Eccles United
- Full name: Eccles United Football Club
- Founded: 1901
- Dissolved: 1929
- Ground: Bradburn Street
| Home colours |

= Eccles United F.C. =

English football club

Eccles United Football Club, previously known as Eccles Borough and Springfield Athletic, was an English football club based in Eccles, Greater Manchester, England, which participated in the FA Cup and various local leagues.

==History==

The club was founded as Springfield Athletic in 1901, originally playing in the North Salford league, and changed its name to Eccles Borough in 1907, when joining the Manchester League; alternative choices for names included Eccles, Barton, or Patricroft. In December that year, the club resolved to form a limited liability company, the funds raised being used to buy a long lease on a new ground.

In 1909, having finished third in the Manchester League, the club joined the Lancashire Combination second division, and was promoted to the top flight in 1911 after the reserve sides of clubs from the Football League left. The club won the title twice, in 1912–13 and 1914–15, and remained a member until 1925. It also entered the Lancashire Senior Cup from 1912–13 to 1914–15, but only won one tie, against Chorley in the first round in its last entry. It was however runner-up in the Lancashire Junior Cup for three seasons consecutively, from 1909–10 to 1911–12.
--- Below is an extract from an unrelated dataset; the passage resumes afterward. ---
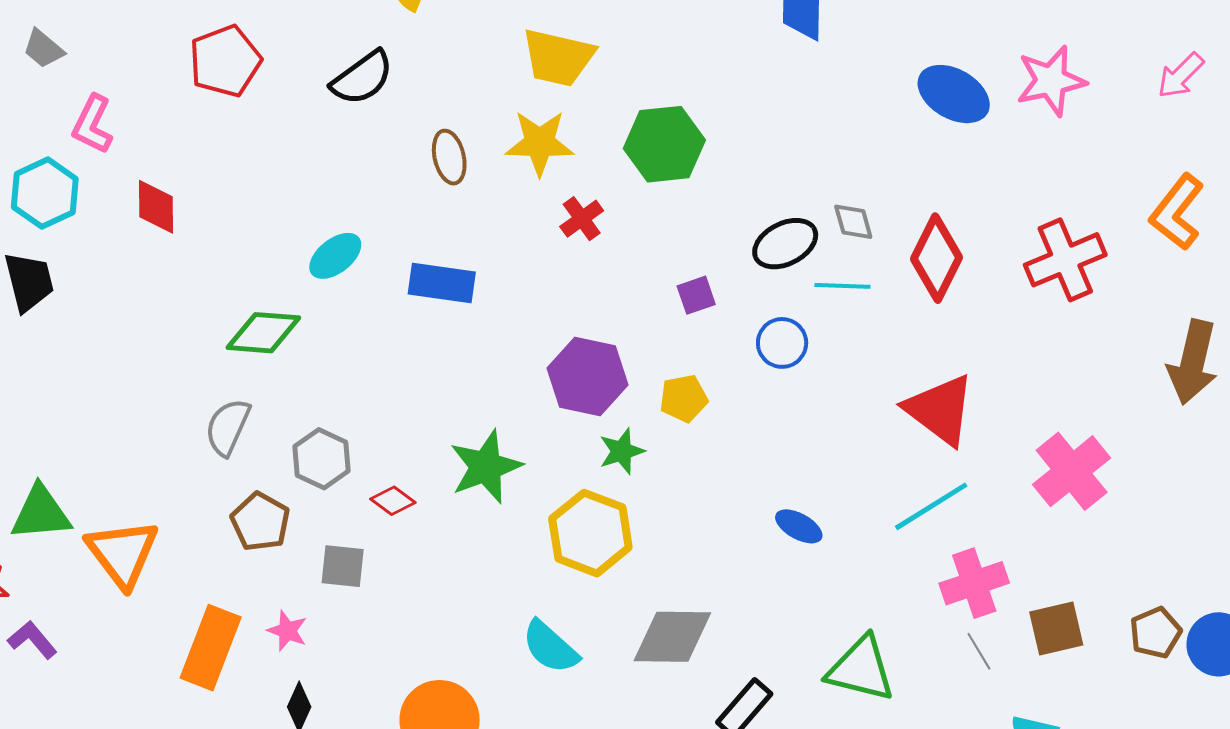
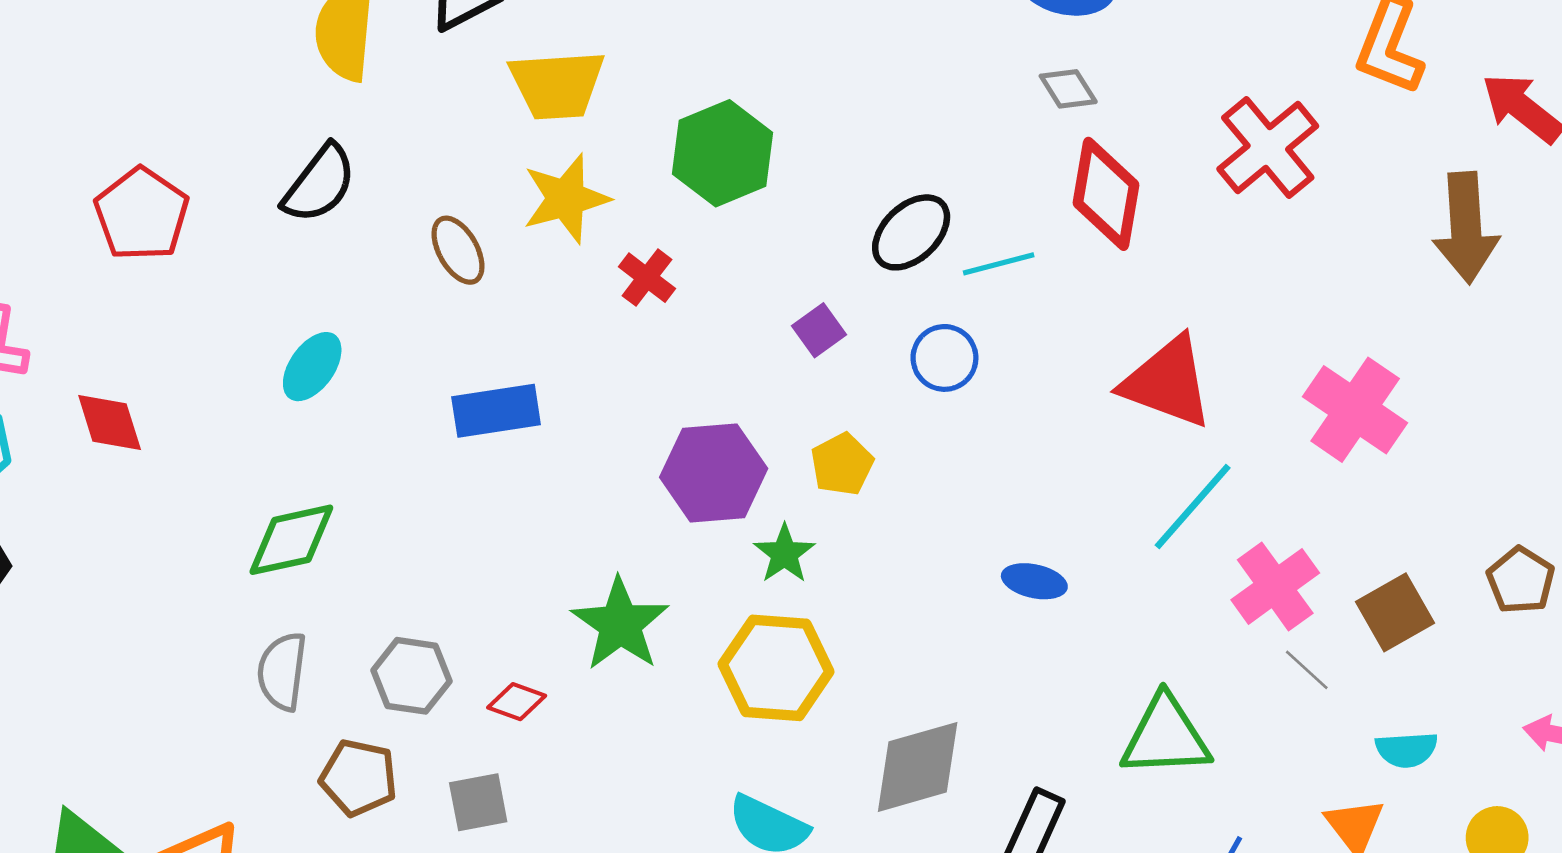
gray diamond: (853, 222) -> (1068, 89), moved
cyan ellipse: (335, 256) -> (312, 367), moved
The club changed its name to Eccles United in 1919 and its best run in the FA Cup was in 1920–21, reaching the first round proper, or last 64 (equivalent of the third round in 2025). At that stage it was drawn to visit Southend United; Eccles ambitiously but unsuccessfully offered Southend £500 to switch the tie to Manchester, hoping to use Old Trafford. Schofield gave Eccles a surprise early lead, but Southend hit back to win 5–1. Eccles took advantage of the trip south to lay a wreath at the Cenotaph - ten of its players had served in the First World War.

In 1925, the club left the Lancashire Combination for the Cheshire Football League, but in 1928, after its second finish at the bottom of the table, the club withdrew. The club joined the Manchester League once more, but withdrew in September 1929, and was wound up, its ground and fittings being put up for sale that month. A new club was founded in 2020 to revive the old name; it joined the Manchester League in 2022.

==Colours==

The club's colours as Eccles Borough were dark blue shirts and white knickers. After World War 1, the club wore white shirts, dark shorts, and black socks.

==Ground==

The club originally played at a ground near Springfield Mill, and moved to Bradburn Street in 1908.

The club now play at Salford City Roosters in Eccles.